(Records excerpted from a collection)
_____

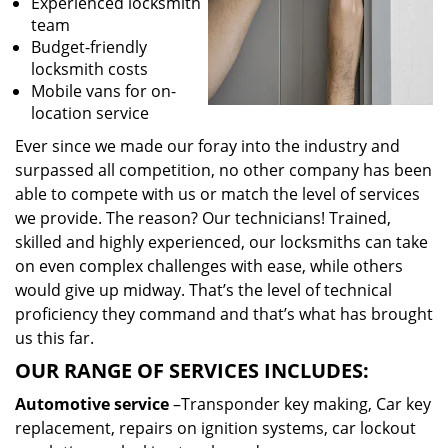
Experienced locksmith
team
Budget-friendly
locksmith costs
Mobile vans for on-
location service
Ever since we made our foray into the industry and
surpassed all competition, no other company has been
able to compete with us or match the level of services
we provide. The reason? Our technicians! Trained,
skilled and highly experienced, our locksmiths can take
on even complex challenges with ease, while others
would give up midway. That’s the level of technical
proficiency they command and that’s what has brought
us this far.
OUR RANGE OF SERVICES INCLUDES:
Automotive service
–Transponder key making, Car key
replacement, repairs on ignition systems, car lockout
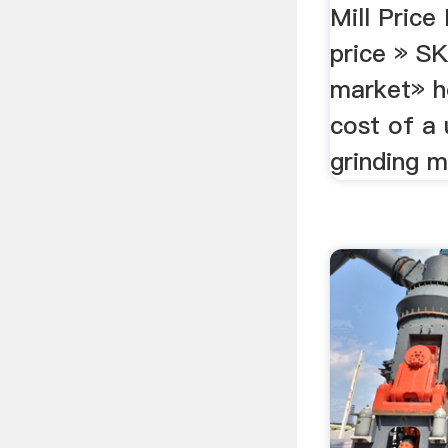
Mill Price 
price » S
market» h
cost of a
grinding m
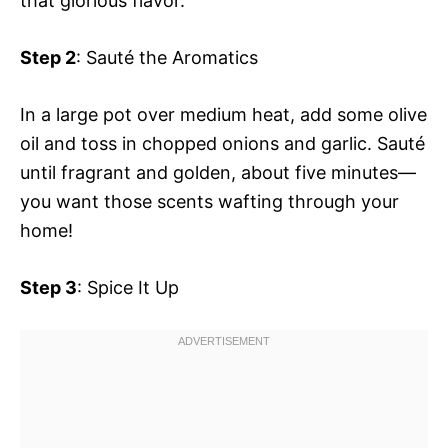
that glorious flavor.
Step 2
: Sauté the Aromatics
In a large pot over medium heat, add some olive
oil and toss in chopped onions and garlic. Sauté
until fragrant and golden, about five minutes—
you want those scents wafting through your
home!
Step 3
: Spice It Up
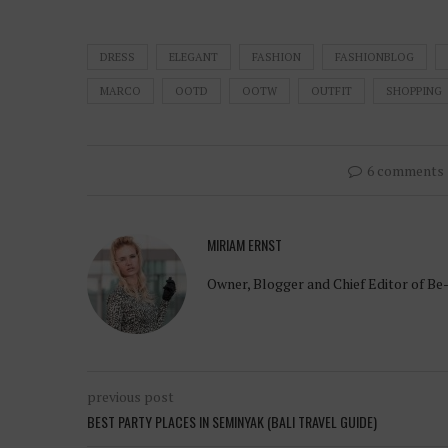
DRESS
ELEGANT
FASHION
FASHIONBLOG
MARCO
OOTD
OOTW
OUTFIT
SHOPPING
6 comments
MIRIAM ERNST
Owner, Blogger and Chief Editor of Be
previous post
BEST PARTY PLACES IN SEMINYAK (BALI TRAVEL GUIDE)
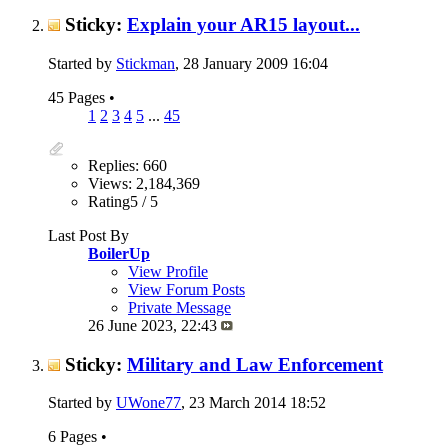
Sticky:
Explain your AR15 layout...
Started by
Stickman
, 28 January 2009 16:04
45 Pages
•
1
2
3
4
5
...
45
Replies: 660
Views: 2,184,369
Rating5 / 5
Last Post By
BoilerUp
View Profile
View Forum Posts
Private Message
26 June 2023,
22:43
Sticky:
Military and Law Enforcement
Started by
UWone77
, 23 March 2014 18:52
6 Pages
•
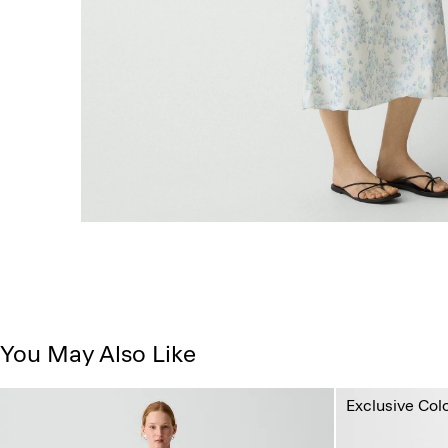
You May Also Like
Exclusive Col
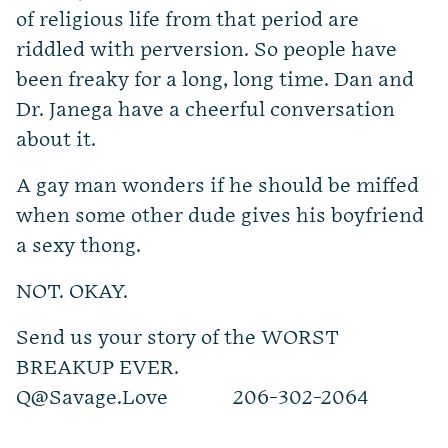
of religious life from that period are
riddled with perversion. So people have
been freaky for a long, long time. Dan and
Dr. Janega have a cheerful conversation
about it.
A gay man wonders if he should be miffed
when some other dude gives his boyfriend
a sexy thong.
NOT. OKAY.
Send us your story of the WORST
BREAKUP EVER.
Q@Savage.Love
206-302-2064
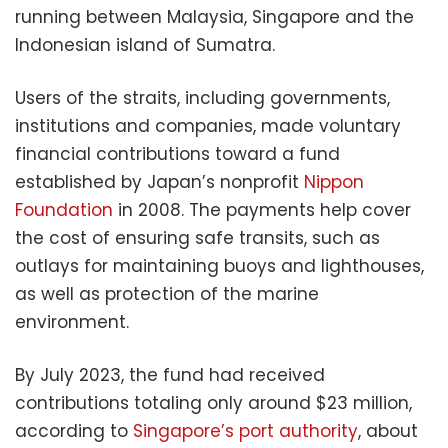
running between Malaysia, Singapore and the
Indonesian island of Sumatra.
Users of the straits, including governments,
institutions and companies, made voluntary
financial contributions toward a fund
established by Japan’s nonprofit
Nippon
Foundation
in 2008. The payments help cover
the cost of ensuring safe transits, such as
outlays for maintaining buoys and lighthouses,
as well as protection of the marine
environment.
By July 2023, the fund had received
contributions totaling only around $23 million,
according to
Singapore’s port authority
, about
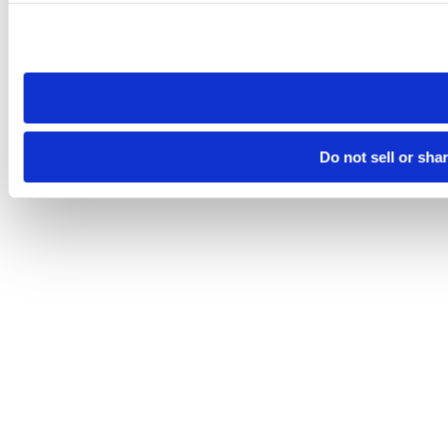
Please note that your opt-out preference is stored at the br
site you visit. If you access our sites from a different device
need to be set again.
Do not sell or sha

_____

**Problem**
Copy every record exactly, but skip the pictures.

**Result of the task**
Experienced locksmith
team
Budget-friendly
locksmith costs
Mobile vans for on-
location service
Ever since we made our foray into the industry and
surpassed all competition, no other company has been
able to compete with us or match the level of services
we provide. The reason? Our technicians! Trained,
skilled and highly experienced, our locksmiths can take
on even complex challenges with ease, while others
would give up midway. That’s the level of technical
proficiency they command and that’s what has brought
us this far.
OUR RANGE OF SERVICES INCLUDES:
Automotive service
–Transponder key making, Car key
replacement, repairs on ignition systems, car lockout
Mill Price 
price » S
market» h
cost of a
grinding m
that glorious flavor.
Step 2
: Sauté the Aromatics
In a large pot over medium heat, add some olive
oil and toss in chopped onions and garlic. Sauté
until fragrant and golden, about five minutes—
you want those scents wafting through your
home!
Step 3
: Spice It Up
DRESS
ELEGANT
FASHION
FASHIONBLOG
MARCO
OOTD
OOTW
OUTFIT
SHOPPING
6 comments
MIRIAM ERNST
Owner, Blogger and Chief Editor of Be
previous post
BEST PARTY PLACES IN SEMINYAK (BALI TRAVEL GUIDE)
Sticky:
Explain your AR15 layout...
Started by
Stickman
, 28 January 2009 16:04
45 Pages
•
1
2
3
4
5
...
45
Replies: 660
Views: 2,184,369
Rating5 / 5
Last Post By
BoilerUp
View Profile
View Forum Posts
Private Message
26 June 2023,
22:43
Sticky:
Military and Law Enforcement
Started by
UWone77
, 23 March 2014 18:52
6 Pages
•
You May Also Like
Exclusive Col
of religious life from that period are
riddled with perversion. So people have
been freaky for a long, long time. Dan and
Dr. Janega have a cheerful conversation
about it.
A gay man wonders if he should be miffed
when some other dude gives his boyfriend
a sexy thong.
NOT. OKAY.
Send us your story of the WORST
BREAKUP EVER.
Q@Savage.Love
206-302-2064
running between Malaysia, Singapore and the
Indonesian island of Sumatra.
Users of the straits, including governments,
institutions and companies, made voluntary
financial contributions toward a fund
established by Japan’s nonprofit
Nippon
Foundation
in 2008. The payments help cover
the cost of ensuring safe transits, such as
outlays for maintaining buoys and lighthouses,
as well as protection of the marine
environment.
By July 2023, the fund had received
contributions totaling only around $23 million,
according to
Singapore’s port authority
, about
Please note that your opt-out preference is stored at the br
site you visit. If you access our sites from a different device
need to be set again.
Do not sell or sha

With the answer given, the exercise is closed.